OLG München: Auskunfteien dürfen Insolvenzdaten länger aufbewahren / Code of Conduct der Wirtschaftsauskunfteien rechtmäßig

In einem aktuellen Verfahren hat das OLG München mitgeteilt, dass  Insolvenzdaten länger aufbewahrt werden dürfen als im  als das amtliche Insolvenzbekanntmachungsportal (OLG München, Urt. v. 29.11.2022 - Az.: 18 U 1032/22).

Inhaltlich ging es um die Frage, wie lange eine Auskunftei die Daten über eine Restschuldbefreiung in ihrer Datenbank aufbewahren bedarf.

Das OLG München stellte fest, dass nicht die kurzen Fristen greifen, die für eine Veröffentlichung im Insolvenzbekanntmachungsportal gelten:

"Die sechsmonatige Löschungsfrist des § 3 Abs. 2, Abs. 1 InsBekV lässt sich (...) auf die Datenverarbeitung durch die Beklagte nicht übertragen. (...)

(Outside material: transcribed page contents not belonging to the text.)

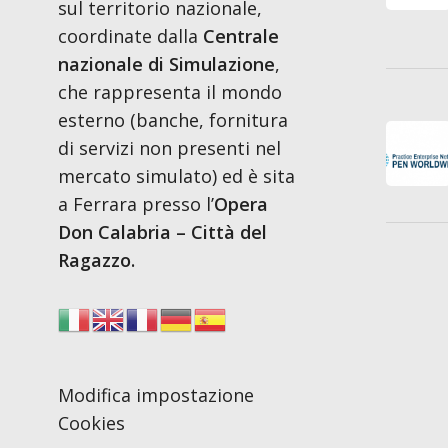
sul territorio nazionale,
coordinate dalla
Centrale
nazionale di Simulazione
,
che rappresenta il mondo
esterno (banche, fornitura
di servizi non presenti nel
mercato simulato) ed è sita
a Ferrara presso l’
Opera
Don Calabria – Città del
Ragazzo.
Modifica impostazione
Cookies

(1) § 3 Abs. 2, Abs. 1 InsBekV ist auf den vorliegenden Sachverhalt nicht direkt anwendbar, da die in der Vorschrift angeordnete Speicherfrist allein öffentliche Bekanntmachungen im Insolvenzverfahren betrifft.

(2) Auch eine analoge Anwendung scheidet aus.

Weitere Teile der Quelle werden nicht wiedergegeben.